* **Source material**
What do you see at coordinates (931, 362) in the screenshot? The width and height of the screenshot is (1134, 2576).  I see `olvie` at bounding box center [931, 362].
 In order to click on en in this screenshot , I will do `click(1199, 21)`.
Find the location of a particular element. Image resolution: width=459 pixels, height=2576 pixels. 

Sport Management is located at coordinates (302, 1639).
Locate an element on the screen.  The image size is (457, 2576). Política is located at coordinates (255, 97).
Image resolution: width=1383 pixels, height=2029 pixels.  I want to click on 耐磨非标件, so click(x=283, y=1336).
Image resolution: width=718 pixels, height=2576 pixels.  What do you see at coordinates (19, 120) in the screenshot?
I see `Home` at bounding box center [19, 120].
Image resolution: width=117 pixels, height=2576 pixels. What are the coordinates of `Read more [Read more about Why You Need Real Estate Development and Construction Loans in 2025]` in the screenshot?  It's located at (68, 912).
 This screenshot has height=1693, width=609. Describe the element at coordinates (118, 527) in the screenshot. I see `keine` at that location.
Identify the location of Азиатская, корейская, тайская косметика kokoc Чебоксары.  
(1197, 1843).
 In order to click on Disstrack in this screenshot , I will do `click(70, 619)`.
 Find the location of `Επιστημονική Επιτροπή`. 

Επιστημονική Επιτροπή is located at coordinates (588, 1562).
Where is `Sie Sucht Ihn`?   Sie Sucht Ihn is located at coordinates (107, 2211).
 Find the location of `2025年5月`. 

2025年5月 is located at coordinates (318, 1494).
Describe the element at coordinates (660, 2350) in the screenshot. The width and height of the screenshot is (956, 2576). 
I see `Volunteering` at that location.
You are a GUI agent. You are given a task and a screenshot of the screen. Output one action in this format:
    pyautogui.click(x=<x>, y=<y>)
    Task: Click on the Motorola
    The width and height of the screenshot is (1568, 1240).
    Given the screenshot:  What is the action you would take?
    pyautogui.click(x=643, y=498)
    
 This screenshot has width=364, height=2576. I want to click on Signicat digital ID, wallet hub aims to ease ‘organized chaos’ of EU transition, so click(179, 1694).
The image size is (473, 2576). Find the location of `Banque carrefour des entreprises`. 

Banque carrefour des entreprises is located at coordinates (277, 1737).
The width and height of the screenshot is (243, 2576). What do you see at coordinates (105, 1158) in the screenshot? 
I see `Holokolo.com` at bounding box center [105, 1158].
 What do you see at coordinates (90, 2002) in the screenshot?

* **Problem**
Within the data above, determine the number of lines that contain the word "will"; write only that number.

* **Solution below**
2